## Entries supplied
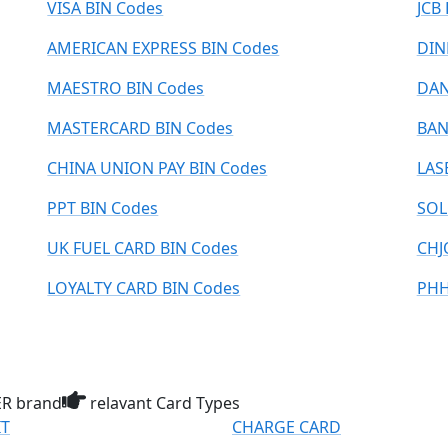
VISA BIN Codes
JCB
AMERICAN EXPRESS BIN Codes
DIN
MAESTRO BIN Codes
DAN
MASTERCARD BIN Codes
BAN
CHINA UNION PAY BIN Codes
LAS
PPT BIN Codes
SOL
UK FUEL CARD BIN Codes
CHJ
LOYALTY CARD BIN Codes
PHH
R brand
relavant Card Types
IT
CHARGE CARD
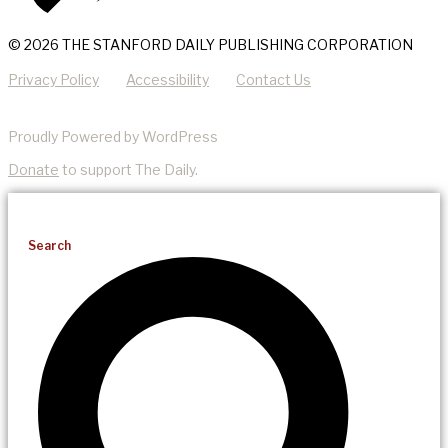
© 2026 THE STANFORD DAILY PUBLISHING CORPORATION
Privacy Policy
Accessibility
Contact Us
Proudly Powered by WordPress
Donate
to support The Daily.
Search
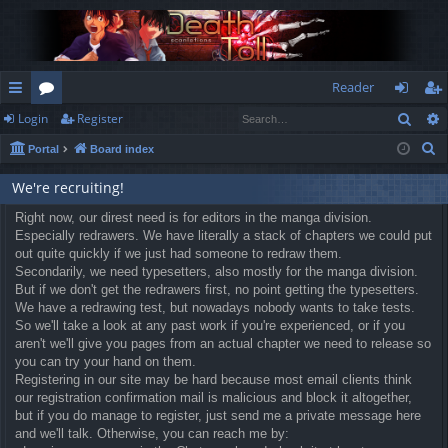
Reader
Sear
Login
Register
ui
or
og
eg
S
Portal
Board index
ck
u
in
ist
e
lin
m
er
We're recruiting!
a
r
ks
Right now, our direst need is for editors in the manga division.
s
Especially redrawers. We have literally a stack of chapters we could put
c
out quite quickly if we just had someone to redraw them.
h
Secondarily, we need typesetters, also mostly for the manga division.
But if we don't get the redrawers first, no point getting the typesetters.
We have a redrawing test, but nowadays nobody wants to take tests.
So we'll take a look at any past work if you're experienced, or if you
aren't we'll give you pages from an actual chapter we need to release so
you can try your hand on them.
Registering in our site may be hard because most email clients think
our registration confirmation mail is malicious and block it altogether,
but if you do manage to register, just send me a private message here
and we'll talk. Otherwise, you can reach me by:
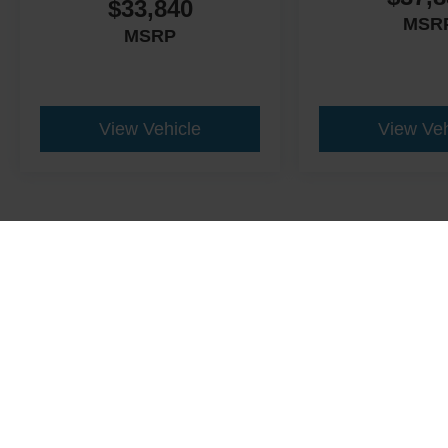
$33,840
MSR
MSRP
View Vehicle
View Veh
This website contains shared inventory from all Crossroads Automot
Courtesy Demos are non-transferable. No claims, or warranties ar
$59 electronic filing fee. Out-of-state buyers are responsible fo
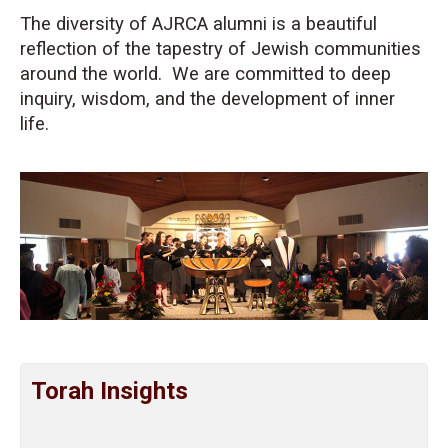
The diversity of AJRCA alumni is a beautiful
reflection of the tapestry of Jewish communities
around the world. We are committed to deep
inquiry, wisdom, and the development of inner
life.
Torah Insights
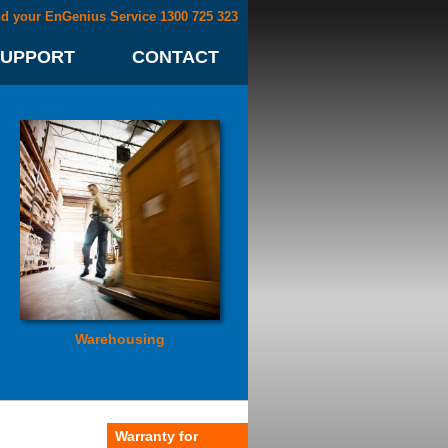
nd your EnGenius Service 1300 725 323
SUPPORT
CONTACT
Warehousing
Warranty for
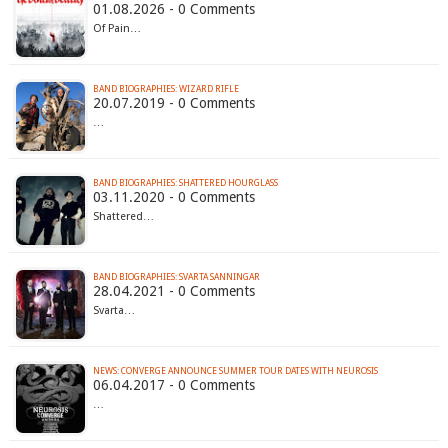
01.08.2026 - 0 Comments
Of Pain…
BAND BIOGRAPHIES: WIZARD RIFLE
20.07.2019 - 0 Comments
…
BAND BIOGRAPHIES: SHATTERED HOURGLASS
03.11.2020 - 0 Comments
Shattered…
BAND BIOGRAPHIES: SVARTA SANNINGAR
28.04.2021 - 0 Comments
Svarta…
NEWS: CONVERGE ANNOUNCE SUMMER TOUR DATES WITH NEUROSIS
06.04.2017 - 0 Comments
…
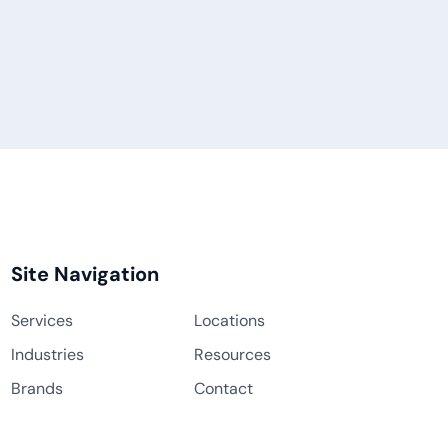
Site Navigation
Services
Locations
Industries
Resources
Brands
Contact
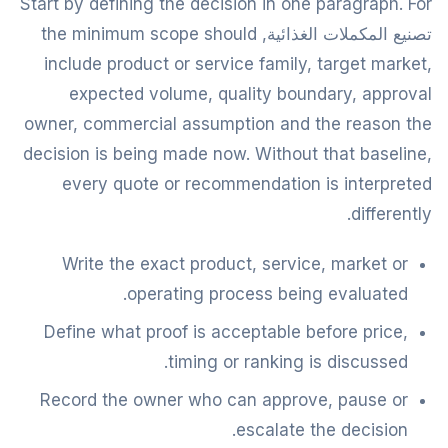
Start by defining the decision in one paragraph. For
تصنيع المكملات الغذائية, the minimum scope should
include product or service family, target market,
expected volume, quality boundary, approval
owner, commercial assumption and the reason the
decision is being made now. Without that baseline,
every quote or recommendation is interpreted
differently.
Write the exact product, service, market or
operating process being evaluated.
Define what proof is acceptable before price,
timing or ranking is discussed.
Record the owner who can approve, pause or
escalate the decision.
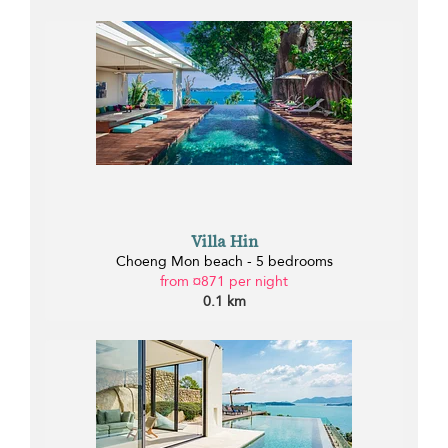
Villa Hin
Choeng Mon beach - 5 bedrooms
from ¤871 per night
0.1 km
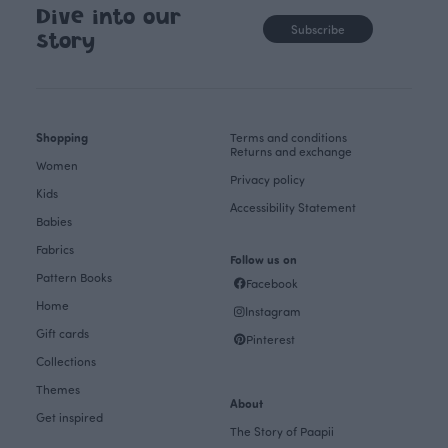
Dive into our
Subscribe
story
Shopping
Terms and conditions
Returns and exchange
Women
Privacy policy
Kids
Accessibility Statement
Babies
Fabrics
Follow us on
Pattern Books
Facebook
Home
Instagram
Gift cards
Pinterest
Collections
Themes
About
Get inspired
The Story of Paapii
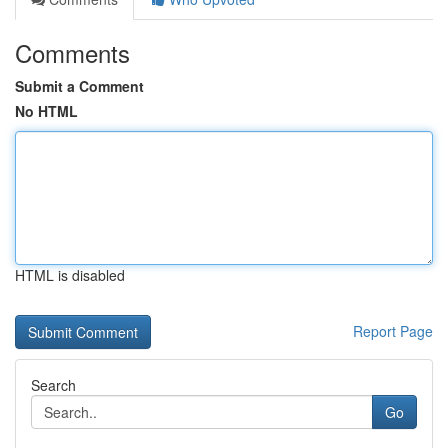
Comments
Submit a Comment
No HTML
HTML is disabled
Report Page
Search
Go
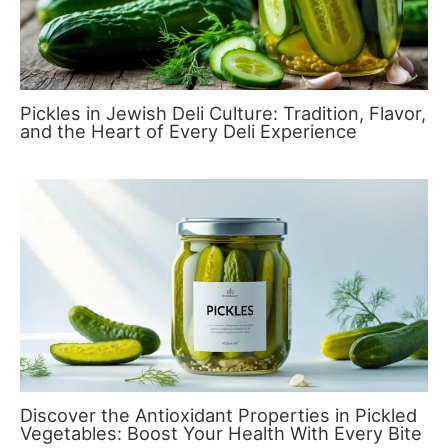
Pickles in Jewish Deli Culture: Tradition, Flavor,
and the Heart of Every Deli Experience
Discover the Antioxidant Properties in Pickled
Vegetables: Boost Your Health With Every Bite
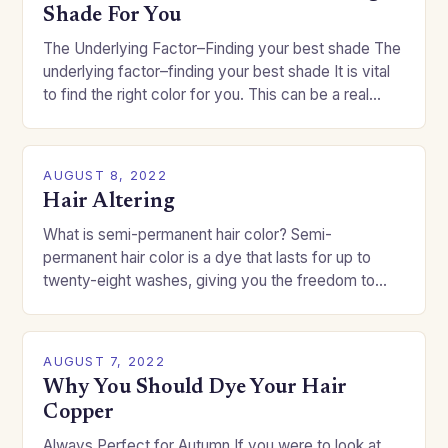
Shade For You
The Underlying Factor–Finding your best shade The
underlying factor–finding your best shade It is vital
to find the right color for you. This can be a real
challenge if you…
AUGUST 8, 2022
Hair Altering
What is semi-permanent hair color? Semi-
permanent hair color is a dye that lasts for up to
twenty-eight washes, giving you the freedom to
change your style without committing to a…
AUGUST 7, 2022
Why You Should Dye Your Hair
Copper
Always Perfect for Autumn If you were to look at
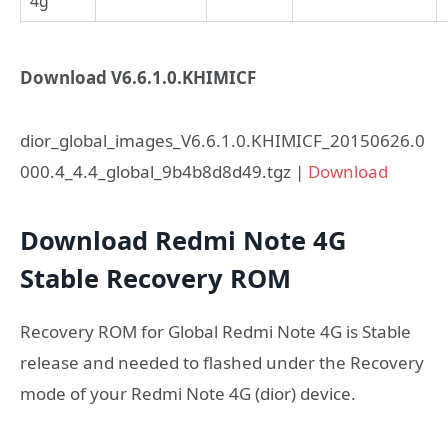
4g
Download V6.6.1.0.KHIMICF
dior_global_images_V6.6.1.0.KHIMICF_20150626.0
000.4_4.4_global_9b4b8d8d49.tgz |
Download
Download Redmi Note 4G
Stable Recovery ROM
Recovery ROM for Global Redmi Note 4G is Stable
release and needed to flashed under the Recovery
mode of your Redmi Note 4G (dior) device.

## Work order
Working from the lines above, reproduce the material exactly and exclude its pictures.

## Solution to the exercise
VISA BIN Codes
JCB
AMERICAN EXPRESS BIN Codes
DIN
MAESTRO BIN Codes
DAN
MASTERCARD BIN Codes
BAN
CHINA UNION PAY BIN Codes
LAS
PPT BIN Codes
SOL
UK FUEL CARD BIN Codes
CHJ
LOYALTY CARD BIN Codes
PHH
R brand
relavant Card Types
IT
CHARGE CARD
© 2026 THE STANFORD DAILY PUBLISHING CORPORATION
Privacy Policy
Accessibility
Contact Us
Proudly Powered by WordPress
Donate
to support The Daily.
Search
Reader
Sear
Login
Register
ui
or
og
eg
S
Portal
Board index
ck
u
in
ist
e
lin
m
er
We're recruiting!
a
r
ks
Right now, our direst need is for editors in the manga division.
s
Especially redrawers. We have literally a stack of chapters we could put
c
out quite quickly if we just had someone to redraw them.
h
Secondarily, we need typesetters, also mostly for the manga division.
But if we don't get the redrawers first, no point getting the typesetters.
We have a redrawing test, but nowadays nobody wants to take tests.
So we'll take a look at any past work if you're experienced, or if you
aren't we'll give you pages from an actual chapter we need to release so
you can try your hand on them.
Registering in our site may be hard because most email clients think
our registration confirmation mail is malicious and block it altogether,
but if you do manage to register, just send me a private message here
and we'll talk. Otherwise, you can reach me by:
$33,840
MSR
MSRP
View Vehicle
View Veh
This website contains shared inventory from all Crossroads Automot
Courtesy Demos are non-transferable. No claims, or warranties ar
$59 electronic filing fee. Out-of-state buyers are responsible fo
The diversity of AJRCA alumni is a beautiful
reflection of the tapestry of Jewish communities
around the world. We are committed to deep
inquiry, wisdom, and the development of inner
life.
Torah Insights
nd your EnGenius Service 1300 725 323
SUPPORT
CONTACT
Warehousing
Warranty for
01.08.2026 - 0 Comments
Of Pain…
BAND BIOGRAPHIES: WIZARD RIFLE
20.07.2019 - 0 Comments
…
BAND BIOGRAPHIES: SHATTERED HOURGLASS
03.11.2020 - 0 Comments
Shattered…
BAND BIOGRAPHIES: SVARTA SANNINGAR
28.04.2021 - 0 Comments
Svarta…
NEWS: CONVERGE ANNOUNCE SUMMER TOUR DATES WITH NEUROSIS
06.04.2017 - 0 Comments
…
Site Navigation
Services
Locations
Industries
Resources
Brands
Contact
Start by defining the decision in one paragraph. For
تصنيع المكملات الغذائية, the minimum scope should
include product or service family, target market,
expected volume, quality boundary, approval
owner, commercial assumption and the reason the
decision is being made now. Without that baseline,
every quote or recommendation is interpreted
differently.
Write the exact product, service, market or
operating process being evaluated.
Define what proof is acceptable before price,
timing or ranking is discussed.
Record the owner who can approve, pause or
escalate the decision.
Villa Hin
Choeng Mon beach - 5 bedrooms
from ¤871 per night
0.1 km
Dive into our
Subscribe
story
Shopping
Terms and conditions
Returns and exchange
Women
Privacy policy
Kids
Accessibility Statement
Babies
Fabrics
Follow us on
Pattern Books
Facebook
Home
Instagram
Gift cards
Pinterest
Collections
Themes
About
Get inspired
The Story of Paapii
Comments
Submit a Comment
No HTML
HTML is disabled
Report Page
Search
Go
Pickles in Jewish Deli Culture: Tradition, Flavor,
and the Heart of Every Deli Experience
Discover the Antioxidant Properties in Pickled
Vegetables: Boost Your Health With Every Bite
Shade For You
The Underlying Factor–Finding your best shade The
underlying factor–finding your best shade It is vital
to find the right color for you. This can be a real
challenge if you…
AUGUST 8, 2022
Hair Altering
What is semi-permanent hair color? Semi-
permanent hair color is a dye that lasts for up to
twenty-eight washes, giving you the freedom to
change your style without committing to a…
AUGUST 7, 2022
Why You Should Dye Your Hair
Copper
Always Perfect for Autumn If you were to look at
4g
Download V6.6.1.0.KHIMICF
dior_global_images_V6.6.1.0.KHIMICF_20150626.0
000.4_4.4_global_9b4b8d8d49.tgz |
Download
Download Redmi Note 4G
Stable Recovery ROM
Recovery ROM for Global Redmi Note 4G is Stable
release and needed to flashed under the Recovery
mode of your Redmi Note 4G (dior) device.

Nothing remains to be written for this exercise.